ENTRIES PROVIDED >>
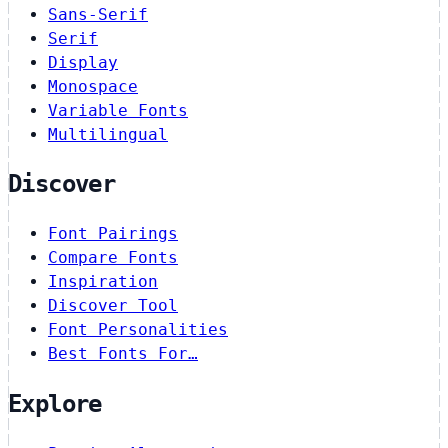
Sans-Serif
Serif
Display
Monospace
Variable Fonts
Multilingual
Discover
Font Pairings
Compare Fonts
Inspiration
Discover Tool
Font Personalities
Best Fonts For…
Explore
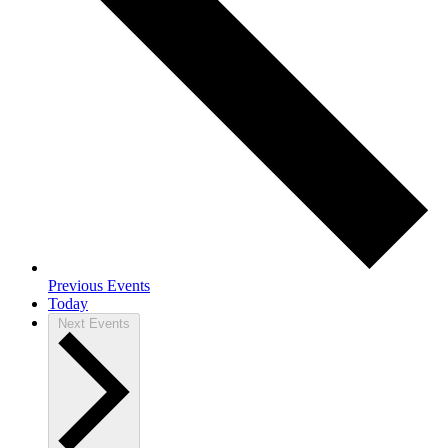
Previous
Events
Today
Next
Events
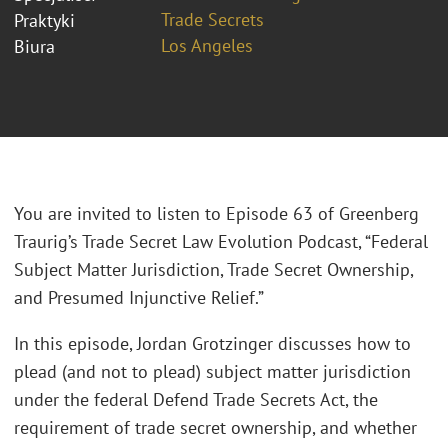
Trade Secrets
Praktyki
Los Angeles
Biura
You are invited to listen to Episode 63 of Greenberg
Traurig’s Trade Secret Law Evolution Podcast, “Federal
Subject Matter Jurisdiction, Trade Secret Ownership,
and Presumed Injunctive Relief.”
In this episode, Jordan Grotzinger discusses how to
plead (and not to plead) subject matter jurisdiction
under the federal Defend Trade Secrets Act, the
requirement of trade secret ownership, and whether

* * *

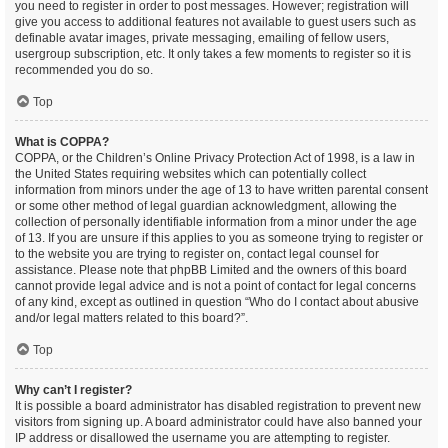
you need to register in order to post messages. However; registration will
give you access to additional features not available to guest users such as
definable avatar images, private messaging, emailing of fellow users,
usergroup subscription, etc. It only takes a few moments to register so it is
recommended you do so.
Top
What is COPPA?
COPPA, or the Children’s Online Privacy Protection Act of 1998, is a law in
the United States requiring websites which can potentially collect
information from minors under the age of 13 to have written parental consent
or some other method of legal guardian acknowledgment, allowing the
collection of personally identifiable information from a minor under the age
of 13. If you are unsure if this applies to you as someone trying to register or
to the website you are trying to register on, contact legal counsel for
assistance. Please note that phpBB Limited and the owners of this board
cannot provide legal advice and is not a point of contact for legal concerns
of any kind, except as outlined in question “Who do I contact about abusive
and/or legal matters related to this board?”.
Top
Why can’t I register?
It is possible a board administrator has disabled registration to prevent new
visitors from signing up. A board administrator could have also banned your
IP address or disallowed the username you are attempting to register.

--

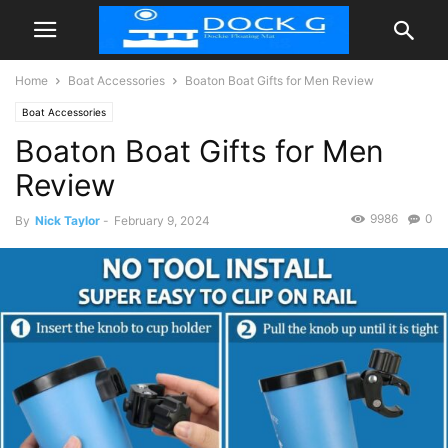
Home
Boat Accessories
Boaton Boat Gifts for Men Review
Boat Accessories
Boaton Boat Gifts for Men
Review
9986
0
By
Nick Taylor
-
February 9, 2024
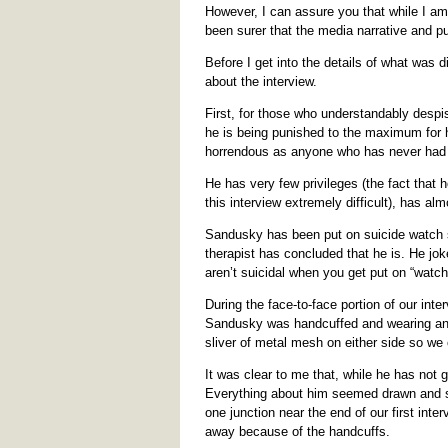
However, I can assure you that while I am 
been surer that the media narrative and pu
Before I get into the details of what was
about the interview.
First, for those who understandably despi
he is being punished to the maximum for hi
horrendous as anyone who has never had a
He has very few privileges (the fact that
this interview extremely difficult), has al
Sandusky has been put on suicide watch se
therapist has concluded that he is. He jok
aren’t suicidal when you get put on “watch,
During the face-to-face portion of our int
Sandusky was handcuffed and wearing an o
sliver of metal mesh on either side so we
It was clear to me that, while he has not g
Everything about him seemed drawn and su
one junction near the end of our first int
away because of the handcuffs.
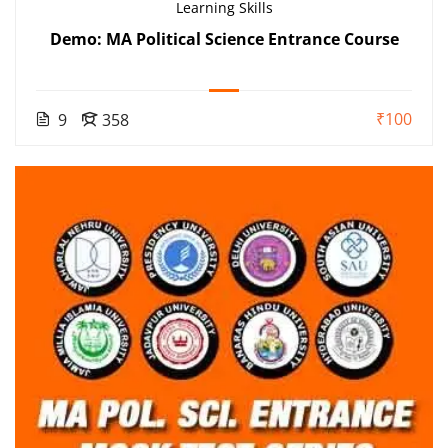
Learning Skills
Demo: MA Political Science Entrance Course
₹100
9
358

TASK TO CARRY OUT >>
Please output exactly the lines between the one holding "visitors from signing" and the one holding "IP address or" in the records above, inclusive, and nothing more.

RESPONSE TO THE EXERCISE >>
visitors from signing up. A board administrator could have also banned your
IP address or disallowed the username you are attempting to register.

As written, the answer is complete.